I arrived first. Welcome to Bourgas where the local time is 8am. I could have sworn there was a time difference. And sure enough, by the time I got to the hotel, I’d lost an hour. Our family room with balcony and sea view has neither. But it’s big and airy and has air con. I asked to see the one with the balcony and the sea view and while it had both, the balcony looked out over a busy road and the sea was actually a lake. So the first of many compromises was chalked up. There was little point in kicking up. She’d already charged my credit card and the fight just wasn’t in me. She did tell me later that the manager is going to change the room description on Booking.com to reflect the omissions.

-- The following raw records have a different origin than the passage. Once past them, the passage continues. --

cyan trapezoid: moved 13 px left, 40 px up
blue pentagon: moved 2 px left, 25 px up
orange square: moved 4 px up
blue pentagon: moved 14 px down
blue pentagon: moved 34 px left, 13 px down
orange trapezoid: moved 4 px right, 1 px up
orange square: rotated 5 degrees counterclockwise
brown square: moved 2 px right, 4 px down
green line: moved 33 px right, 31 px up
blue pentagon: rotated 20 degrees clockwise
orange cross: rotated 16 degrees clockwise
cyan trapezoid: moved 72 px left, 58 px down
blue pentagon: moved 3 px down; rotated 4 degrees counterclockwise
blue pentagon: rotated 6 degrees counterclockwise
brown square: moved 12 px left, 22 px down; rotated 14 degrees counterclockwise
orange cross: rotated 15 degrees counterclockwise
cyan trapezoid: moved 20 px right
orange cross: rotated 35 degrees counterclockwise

So, five minutes from the sea, says I, looking forward to an afternoon swim. Yes, says she. By car. Another omission. And another choice. Yes, there’s a fine 20 minute walk to the beach but the walk is through a park. You give, you get. Not quite what I’d envisaged. So much for sipping my preprandial cocktail while contemplating the calm of the Black Sea from the balcony. Or walking through the French doors out on to the golden sand. Or coming in from the sea and popping straight into a cold shower. So much for expectations.

But then, in fairness, I hadn’t done my homework. I’d booked a hotel that had decent ratings and didn’t cost the earth. I believed the descriptions as I’d no reason not to, but I never went to Google Earth. I didn’t check the local neighbourhood. I didn’t figure out times and distances. I left it to chance. And chance is what I’m dealing with. And within that chance, there’s an element of blind discovery.

IMG_0125 (2) (800x600)IMG_0135 (2) (800x600)On my way through the park yesterday afternoon, I came across a show jumping competition. The lads, rigged out in their finery, popping over fences to a decent-sized crowd. Not quite the classy event I’d have expected of the Bourgas everyone but me seemed to be familiar with. And then I stumbled on a sand-sculpture exhibition by artists from Holland, Australia, Bulgaria, Slovenia, and Russia – all of Africa and its animals. Amazing.

The next week should be interesting. About compromise. My cousin, an ardent Kilkenny fan, wants to watch the match today. Me? I wouldn’t lose any sleep if I missed it. But compromise – that’s what I need to learn. And I’m grateful that I’m being broken in gently. And I’m grateful that life, in all its wonder, continues to afford me opportunities to grow.